Le langage est spontané, et doit le rester : c’est ce qui permet l’expression directe et intelligible de concepts complexes sans avoir à réfléchir à ce que l’on dit. C’est le principe même de la langue, surtout oralement. Changer le langage en limitant sa capacité à être spontané n’est pas souhaitable ; c’est sans attestation linguistique d’aucun précédent et contraire au principe selon lequel l’usage prévaut. C’est aussi en ça que je défends deux points précis :
1. je défends le pronom « iel« , déjà en partie entériné par l’usage, et ce d’autant plus qu’il est linguistiquement cohérent (parce qu’attesté dans d’autres langues) et présente une véritable utilité grammaticale (il a le mérite de désigner à la fois les personnes de genre neutre et celles de genre inconnu) ; je l’ai adopté et j’y apporte mon propre soutien par l’usage (je déplore par contre qu’il n’y ait pas de forme reconnue pour l’accusatif du « iel » ! – une forme du COD, donc) ;
2. la transidentité est à exclure de l’entièreté de mon raisonnement ; elle peut être prise en compte par des éléments de grammaire qui figurent déjà naturellement dans notre langue, le masculin et féminin. Puisqu’il ne s’agit que de changer de pronoms et d’accords, les problèmes que peut poser la transidentité ne sont pas d’ordre langagier mais purement socio-administratifs (l’anglais est d’ailleurs tellement plus confortable à utiliser, cette langue pour laquelle vous n’avez quasiment jamais besoin de connaître le genre de votre interlocuteur pour lui adresser correctement la parole… Ça fait réfléchir, non ?).

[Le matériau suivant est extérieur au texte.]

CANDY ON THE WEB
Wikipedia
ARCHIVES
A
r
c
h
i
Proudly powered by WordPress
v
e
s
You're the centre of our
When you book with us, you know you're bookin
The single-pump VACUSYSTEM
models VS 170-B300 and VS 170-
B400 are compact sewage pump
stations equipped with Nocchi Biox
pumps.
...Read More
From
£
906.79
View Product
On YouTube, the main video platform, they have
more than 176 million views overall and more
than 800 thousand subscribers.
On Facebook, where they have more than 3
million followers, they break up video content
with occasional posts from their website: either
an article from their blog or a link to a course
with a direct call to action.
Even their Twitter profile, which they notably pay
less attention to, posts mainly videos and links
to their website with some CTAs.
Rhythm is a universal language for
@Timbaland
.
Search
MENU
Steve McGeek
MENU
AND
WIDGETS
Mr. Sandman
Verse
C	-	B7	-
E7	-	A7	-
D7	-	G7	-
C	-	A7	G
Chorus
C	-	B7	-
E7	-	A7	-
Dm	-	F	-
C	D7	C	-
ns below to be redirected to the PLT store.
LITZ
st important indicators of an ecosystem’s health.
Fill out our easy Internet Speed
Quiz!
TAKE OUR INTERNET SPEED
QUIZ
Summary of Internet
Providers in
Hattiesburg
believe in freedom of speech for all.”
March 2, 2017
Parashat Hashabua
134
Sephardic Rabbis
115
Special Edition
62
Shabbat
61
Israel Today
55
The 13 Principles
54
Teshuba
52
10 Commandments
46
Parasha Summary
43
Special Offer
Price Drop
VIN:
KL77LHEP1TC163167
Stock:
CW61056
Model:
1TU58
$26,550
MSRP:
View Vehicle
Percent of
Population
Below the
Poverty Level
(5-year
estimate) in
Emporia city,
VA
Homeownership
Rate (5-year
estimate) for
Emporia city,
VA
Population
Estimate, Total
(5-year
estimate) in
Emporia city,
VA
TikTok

Le neutre grammatical existe dans plusieurs langues, comme le hongrois ou le turc. Il est utile, logique et pratique du point de vue purement descriptif. Mais au-delà de ça, il peut jouer un rôle dans la justesse de l’expression ; à mon sens, il ajoute à la « rectitude des désignations » évoquée par Claude Hagège, voire au conseil de Victor Hugo : « si la chose est, dites le mot ». Si iel se sent femme, dites « elle ». Si iel se sent homme, dites « il ». Si iel se sent neutre ou indécis, dites « iel ». Si le langage doit évoluer pour se conformer aux progrès des mœurs, il évoluera.

Ce que je n’approuve pas, en revanche, c’est de pousser la revendication jusque dans une réforme totale du langage. Évidemment, il y a un entredeux ambigu, et je dois bien admettre que je suis parfois partagé : dire « auteur » pour les deux genres, c’est dommage. « Auteure », pourquoi pas, c’est spontané et évident, mais aussi homophone et donc un peu mesquin. « Autrice », c’est hélas devenu très connoté « féminazisme », mais cela correspond étymologiquement aux suffixes latins -or et -ix qui ont donné les -eur et -ice français. Autre problème : la variation entre différentes formes genrées (« auteure » et « autrice », ici) n’est pas pour aider à la validation populaire.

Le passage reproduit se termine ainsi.